(Data Opens)

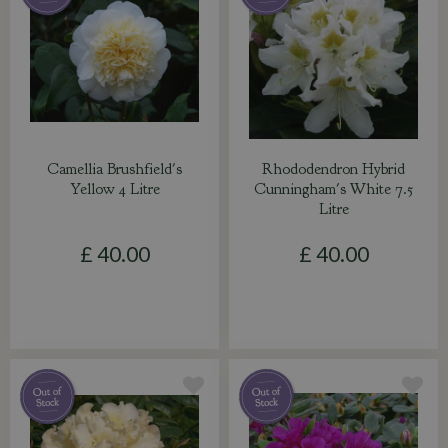
Camellia Brushfield's
Rhododendron Hybrid
Yellow 4 Litre
Cunningham's White 7.5
Litre
£
40
.
00
£
40
.
00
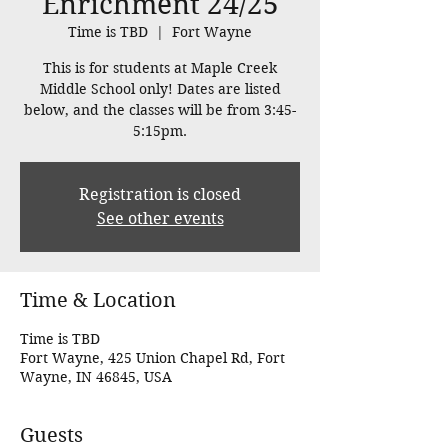
Enrichment 24/25
Time is TBD
  |  
Fort Wayne
This is for students at Maple Creek
Middle School only! Dates are listed
below, and the classes will be from 3:45-
5:15pm.
Registration is closed
See other events
Time & Location
Time is TBD
Fort Wayne, 425 Union Chapel Rd, Fort
Wayne, IN 46845, USA
Guests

(Data Closes)

§ Work order
From the line containing "Time & Location" to the final line of the data, repeat each line exactly. Include both ends.

§ Task output
Time & Location
Time is TBD
Fort Wayne, 425 Union Chapel Rd, Fort
Wayne, IN 46845, USA
Guests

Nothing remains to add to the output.